BET’s six-hour miniseries Madiba that premieres next month tells the story of Nelson Mandela, played by Laurence Fishburne, and other leaders of the African National Congress who fought alongside him in the multi-racial, multi-national movement that led to the end of South African apartheid and made Mandela a global icon.

On the decision to break up the series into three two-hour parts, executive producer Lance Samuels said today at TCA that the story of Mandela is so complex and huge, the length gave filmmakers a chance to “explore who Nelson Mandela was” as well as “the many people who surrounded him and made him them great man that he was.”

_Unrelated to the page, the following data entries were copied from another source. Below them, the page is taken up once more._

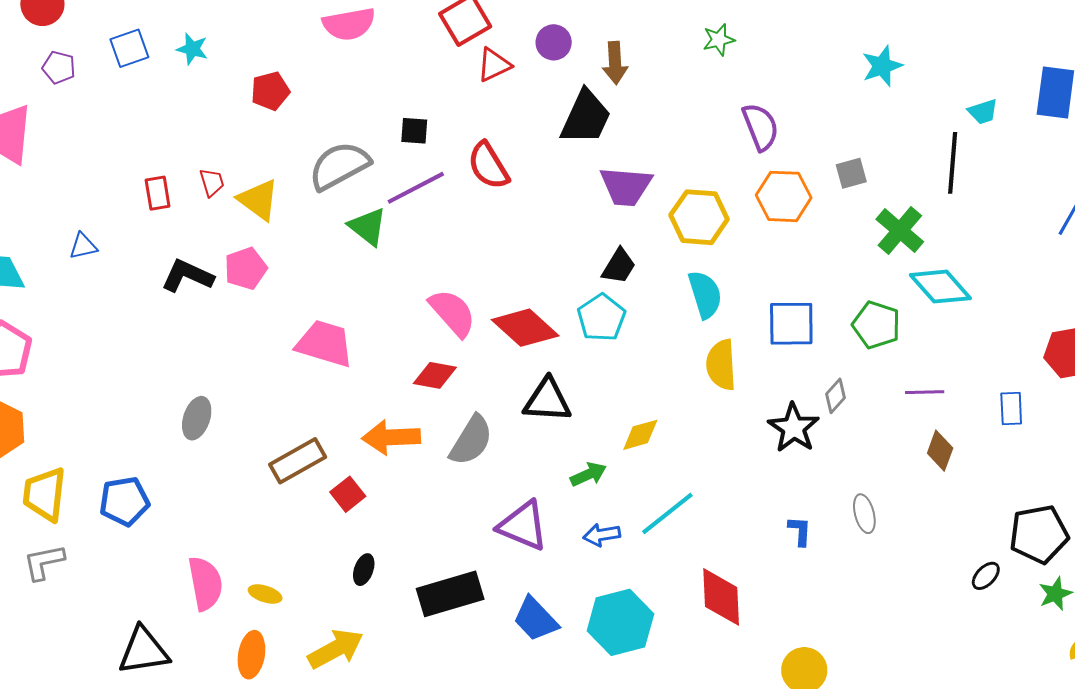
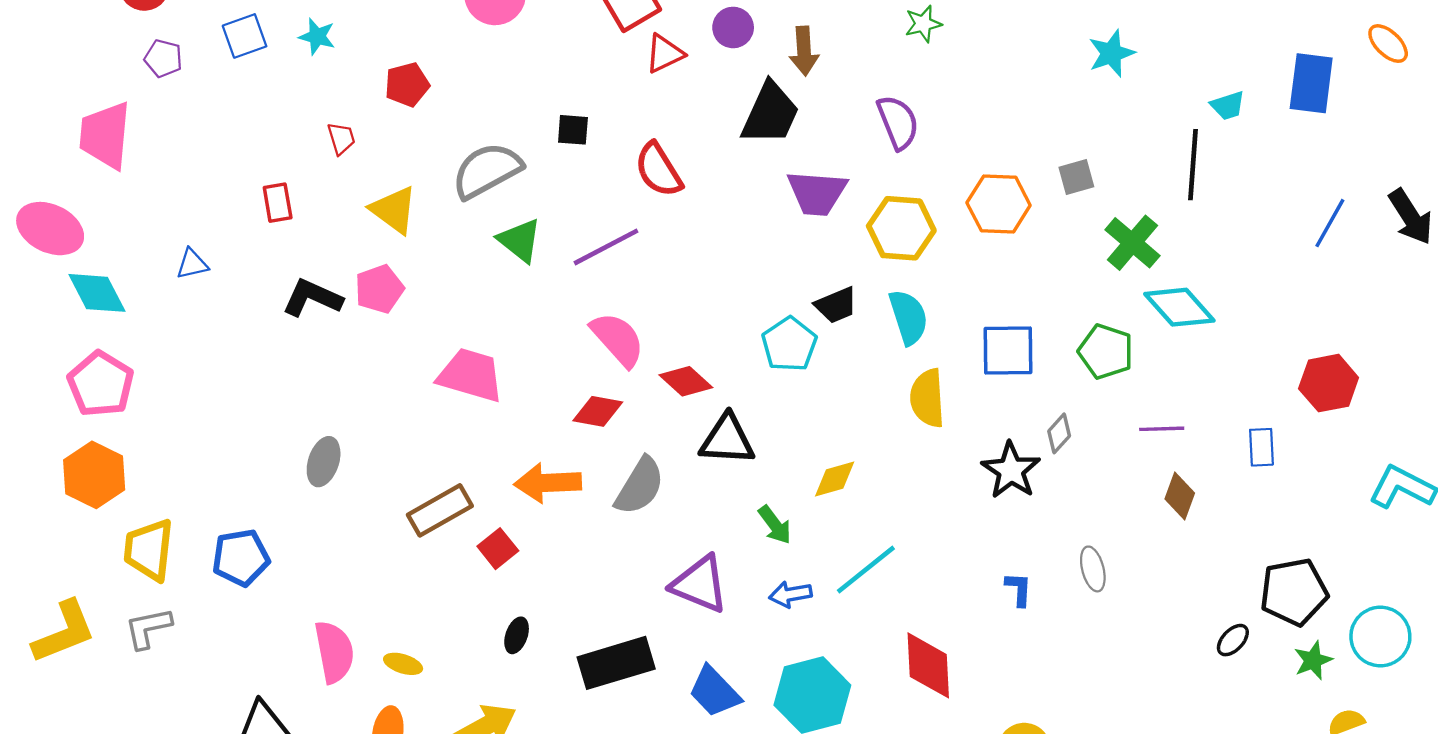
purple semicircle: (760, 127) -> (898, 122), moved
red trapezoid: (212, 182) -> (341, 138), moved
purple line: (416, 188) -> (606, 247), moved
black trapezoid: (619, 266) -> (836, 305), moved, turned 36
red diamond: (525, 328) -> (686, 381), moved, size x0.7
green arrow: (588, 474) -> (775, 525), turned 78

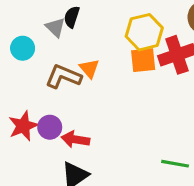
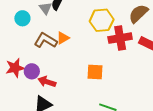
orange square: (143, 60) -> (95, 72), moved
orange triangle: (89, 69) -> (63, 38), turned 32

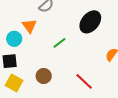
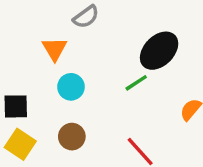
cyan circle: (14, 39) -> (71, 87), moved
green line: (60, 43) -> (136, 83), moved

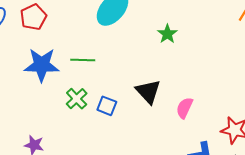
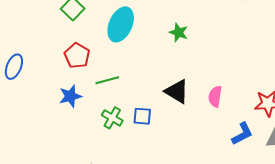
red pentagon: (33, 17) -> (77, 56), moved
blue star: (42, 65) -> (70, 96), size x0.7

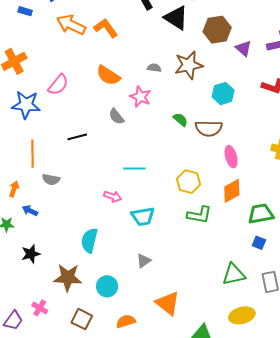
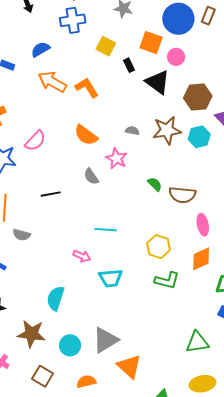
cyan hexagon: (223, 94) -> (199, 137), moved
gray triangle: (144, 261) -> (105, 340), moved, size x1.8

Added executive producer/director Kevin Hooks: “The six hours really gave us an opportunity to explore what the movement was about. Obviously Nelson was at the center. I really saw it and approached it as a three-part love story, that Nelson was the love of his nation.” He added, “People will really get to know the sort of love affair in the relationship that Nelson had with the people around him…that was something we looked at as an opportunity to expand upon and tell the story of some of the lesser-known people.”

Fishburne spent two weeks in South Africa meeting people who worked closely with Mandela, in preparation for the role. “Shooting where all this history happen…you could feel the energy of what transpired in the country.”

BET is set to debut the series February 1 timed to the beginning of Black History Month.